Monday, June 28, 2021

30 MONEDAS / KATLA

And now, for those of you who may want a viewing commitment more substantial than just a 2 hour-or-so movie (and don’t consider the reading of subtitles an annoyance), this pair of foreign-language TV horror shows get a couple of hearty ¡Q horror! recommendations.

30 MONEDAS
(30 COINS)
Season 1
(November 2020)


“Do you know the best way to conceal a lie? Inventing a much bigger one.”
“That’s true. It’s par for the course in politics.”

Álex de la Iglesia serves up some pulpy religious horror with 30 Monedas, which, as indicated by its title, has the very coins which were the price of Jesus’ betrayal as the series’ centerpiece.

“We all have something we can’t manage to forget, don’t we, Father? With the Internet, there are no secrets anymore.”
“That really is an invention of the Devil.”
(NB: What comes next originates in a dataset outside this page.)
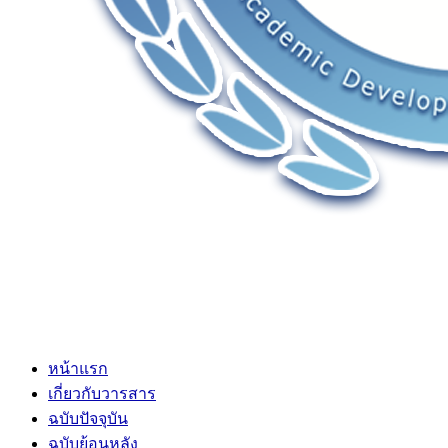
หน้าแรก
เกี่ยวกับวารสาร
ฉบับปัจจุบัน
ฉบับย้อนหลัง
And while the practical make-up/creature effects are much appreciated by yours truly (the huge CGI set piece, not so much), thankfully it isn’t all po-faced horror here.
Fleeting moments of comic lightness stem organically from characters and their interactions with each other so the proceedings don’t inadvertently suffocate us with constant terror-induced anxiety.

“There is a much deeper horror. We live in the midst of a hurricane of lies and deceit. There are no truths, only a furious instinct of destruction and madness, provoked by your God.  I don’t know for what reason. Maybe it’s just for the pleasure of making you suffer.”

And then, for a change of pace…

Strip away the Biblical MacGuffins and the cause-and-effect plot mechanics, swap in a grey ash-laden mood and bleakly creepy atmosphere and a tighter focus on character and emotion, and we have…

KATLA Season 1
(June 2021)


“If you ask me, nothing here seems normal anymore. I know that you scientists don’t believe things unless it can be measured with your fancy equipment, but I can tell you that something is happening that science can unfortunately not explain.”

The eponymous Katla has been in a state of volcanic unrest for a year now, and the small Icelandic community of Vik is all but a ghost town, with most of its inhabitants evacuated, and the remaining few simply “trying to survive.”
But, as if that weren’t already bad enough, some undeniably weird sh!t belatedly hits the fan…

This one revels in its central mystery, one of dread and anticipation, as we (and the forcibly dwindled population of Vik) bear witness to the impossible and inexplicable return of individuals who really shouldn’t be among us, at least, not in the manner in which they’ve returned.
And with that sentence, it should come as no surprise that there are echoes of Les Revenants in Katla, as everyday lives are impacted by the reintroduction of… well… not the dead, exactly, as in Les Revenants*, but certainly, of individuals whose very presence flies in the face of everything we know about existence.

To its credit, Katla doesn’t overly prolong the “Why?” of its mystery.
By its final, eighth episode, it’s made clear why this is all happening. Mileage may vary, however, as to whether any particular audience member will accept the explanations, given how everything shakes out in the end.
At the very least, answers are offered, while leaving matters open for any potential follow-up season.

“Nature regularly reminds us how small we are. How everything we’ve got depends on it.”

* Though there are apparently some of those.
And hey! Lookit! There’s a creepy kid here, too!